LeetCode 238. 有个方法hin nice

class Solution(object):
    def productExceptSelf(self, nums):
        """
        :type nums: List[int]
        :rtype: List[int]
        """
        p = 1
        n = len(nums)
        output = []
        for i in range(0,n):
            output.append(p)
            p = p * nums[i]
        p = 1
        for i in range(n-1,-1,-1):
            output[i] = output[i] * p
            p = p * nums[i]
        return output

　　

思路：

first time going through the array, it's beginning to the end. p keeps a running total of the product, and each element will equal the running total of the products of the elements that came before. then the 2nd time going through the array, you're doing the same process, but backwards, finishing off the result by multiplying the elements that came after.
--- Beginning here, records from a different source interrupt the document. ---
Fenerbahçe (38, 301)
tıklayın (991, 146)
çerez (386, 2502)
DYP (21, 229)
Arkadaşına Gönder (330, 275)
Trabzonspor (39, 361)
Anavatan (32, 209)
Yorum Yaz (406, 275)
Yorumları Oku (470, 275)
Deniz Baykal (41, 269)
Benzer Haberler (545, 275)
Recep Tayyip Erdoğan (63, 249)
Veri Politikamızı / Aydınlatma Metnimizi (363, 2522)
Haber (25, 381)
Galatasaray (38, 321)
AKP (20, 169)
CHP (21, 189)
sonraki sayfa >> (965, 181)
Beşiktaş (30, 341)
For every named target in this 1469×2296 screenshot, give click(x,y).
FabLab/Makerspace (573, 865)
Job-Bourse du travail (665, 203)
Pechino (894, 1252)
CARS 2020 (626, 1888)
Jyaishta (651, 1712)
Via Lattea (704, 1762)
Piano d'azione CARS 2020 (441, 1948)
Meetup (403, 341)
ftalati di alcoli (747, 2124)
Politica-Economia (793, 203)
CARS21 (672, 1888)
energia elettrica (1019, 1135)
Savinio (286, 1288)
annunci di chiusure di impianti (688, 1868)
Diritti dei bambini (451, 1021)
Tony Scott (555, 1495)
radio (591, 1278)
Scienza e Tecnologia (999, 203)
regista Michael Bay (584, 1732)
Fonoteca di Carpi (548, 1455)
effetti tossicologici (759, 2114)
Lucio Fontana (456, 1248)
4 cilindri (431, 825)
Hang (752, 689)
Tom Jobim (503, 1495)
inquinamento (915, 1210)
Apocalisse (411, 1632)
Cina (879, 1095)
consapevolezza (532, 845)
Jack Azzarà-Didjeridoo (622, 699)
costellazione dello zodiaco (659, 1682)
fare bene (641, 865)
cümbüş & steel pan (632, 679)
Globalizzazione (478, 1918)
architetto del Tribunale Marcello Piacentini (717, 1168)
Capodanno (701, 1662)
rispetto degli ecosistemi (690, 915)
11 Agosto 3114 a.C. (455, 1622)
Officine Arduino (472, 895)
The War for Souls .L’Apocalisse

example: [1,2,3,4]. let's say initially, your output is [1, 1, 1, 1] and p = 1.

Loop 1:
i = 0, your output becomes [1*1, 1, 1, 1] and p = p * 1 (1)
i = 1, your output becomes [1, 1*1, 1, 1] and p = p * 2 (2)
i = 2, your output becomes [1, 1, 1*2, 1] and p = p * 3 (6)
i = 3, your output becomes [1, 1, 2, 6]

Loop 2 (p = 1 again)
i = 3, your output becomes [1, 1, 2, 6*1] and p = p * 4 (4)
i = 2, your output becomes [1, 1, 2*4, 6] and p = p * 3 (12)
i = 1, your output becomes [1, 1*12, 8, 6] and p = p * 2 (24)
final result: [24, 12, 8, 6]

 

有点难懂，还没消化。。